“Death!” she answered.. and the solemn word seemed to toll slowly through the still air like a knell.
He stood bewildered and dismayed. Death! What could she mean? What in the name of all her beautiful, delicate, glowing youth, had she to do with death? Gazing at her in mute wonder, he saw her stoop and gather one flower from the clusters growing thickly around her—she held it shieldwise against her breast, where it shone like a large white jewel, and regarded him with sweet, wistful eyes full of a mournful longing.
“Death lies between us, my Beloved!” she continued—“One line of shadow ... only one little line! But thou mayest not pass it, save when God commands,—and I—I cannot! For I know naught of death, . . save that it is a heavy dreamless sleep allotted to over-wearied mortals, wherein they gain brief rest ’twixt many lives,—lives that, like recurring dawns, rouse them anew to labor.
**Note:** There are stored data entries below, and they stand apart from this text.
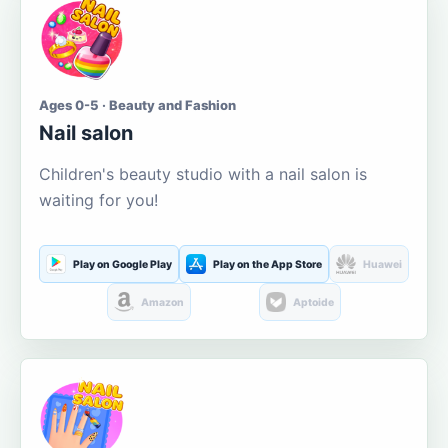
Ages 0-5 · Beauty and Fashion
Nail salon
Children's beauty studio with a nail salon is
waiting for you!
Play on Google Play
Play on the App Store
Huawei
Amazon
Aptoide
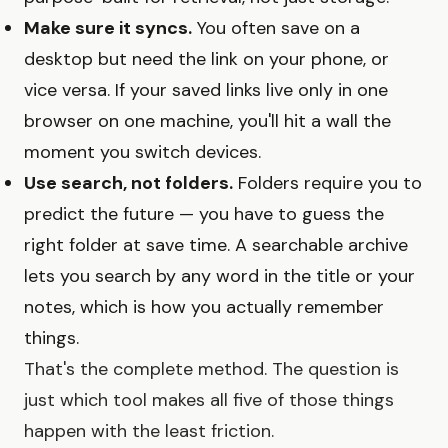
Make sure it syncs.
You often save on a
desktop but need the link on your phone, or
vice versa. If your saved links live only in one
browser on one machine, you'll hit a wall the
moment you switch devices.
Use search, not folders.
Folders require you to
predict the future — you have to guess the
right folder at save time. A searchable archive
lets you search by any word in the title or your
notes, which is how you actually remember
things.
That's the complete method. The question is
just which tool makes all five of those things
happen with the least friction.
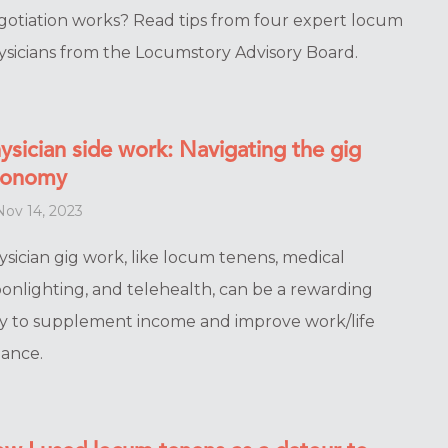
gotiation works? Read tips from four expert locum
ysicians from the Locumstory Advisory Board.
ysician side work: Navigating the gig
conomy
ov 14, 2023
ysician gig work, like locum tenens, medical
onlighting, and telehealth, can be a rewarding
y to supplement income and improve work/life
lance.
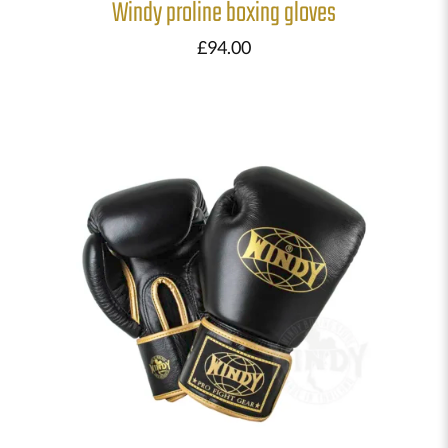
Windy proline boxing gloves
£
94.00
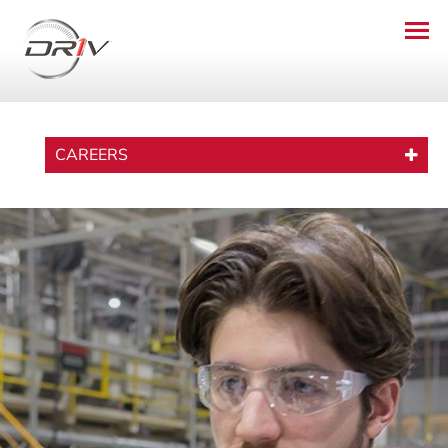
CAREERS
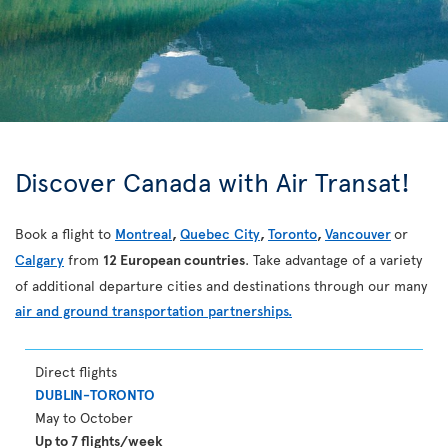
Discover Canada with Air Transat!
Book a flight to
Montreal
,
Quebec City
,
Toronto
,
Vancouver
or
Calgary
from
12 European countries
. Take advantage of a variety
of additional departure cities and destinations through our many
air and ground transportation partnerships.
Direct flights
DUBLIN-TORONTO
May to October
Up to 7 flights/week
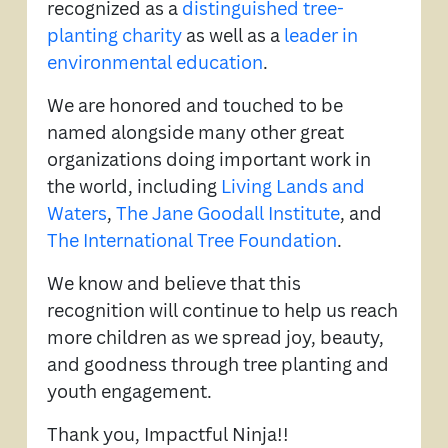
recognized as a
distinguished tree-
planting charity
as well as a
leader in
environmental education
.
We are honored and touched to be
named alongside many other great
organizations doing important work in
the world, including
Living Lands and
Waters
,
The Jane Goodall Institute
, and
The International Tree Foundation
.
We know and believe that this
recognition will continue to help us reach
more children as we spread joy, beauty,
and goodness through tree planting and
youth engagement.
Thank you, Impactful Ninja!!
How often hast thou slept thus, my Theos, and forgotten me!”
She paused, ... and Alwyn met her clear, steadfast looks with a swift glance of something like defiance. For as she spoke, his previous idea concerning her came back upon him with redoubled force. He was keenly conscious of the vehement fever of love into which her presence had thrown him,—but all the same he was unable to dispossess himself of the notion that she was a pupil and an accomplice of Heliobas, thoroughly trained and practiced in his mysterious doctrine, and that therefore she most probably had some magnetic power in herself that at her pleasure not only attracted him to her, but also held him thus motionless at a distance, from her.
She talked, of course, in an indefinite mystic way either to intimidate or convince him ... but, . . and he smiled a little.. in any case it only rested with himself to unmask this graceful pretender to angelic honors! And while he thought thus, her soft tones trembled on the silence again, ... he listened as a dreaming mariner might listen to the fancied singing of the sea-fairies.
“Through long bright aeons of endless glory,” she said—“I have waited and prayed for thee! I have pleaded thy cause before the blinding splendors of God’s Throne, I have sung the songs of thy native paradise, but thou, grown dull of hearing, hast caught but the echo of the music! Life after life hast thou lived, and given no thought to me—yet I remember and am faithful! Heaven is not all Heaven to me without thee, my Beloved, . . and now in this time of thy last probation, . . now, if thou lovest me indeed ...”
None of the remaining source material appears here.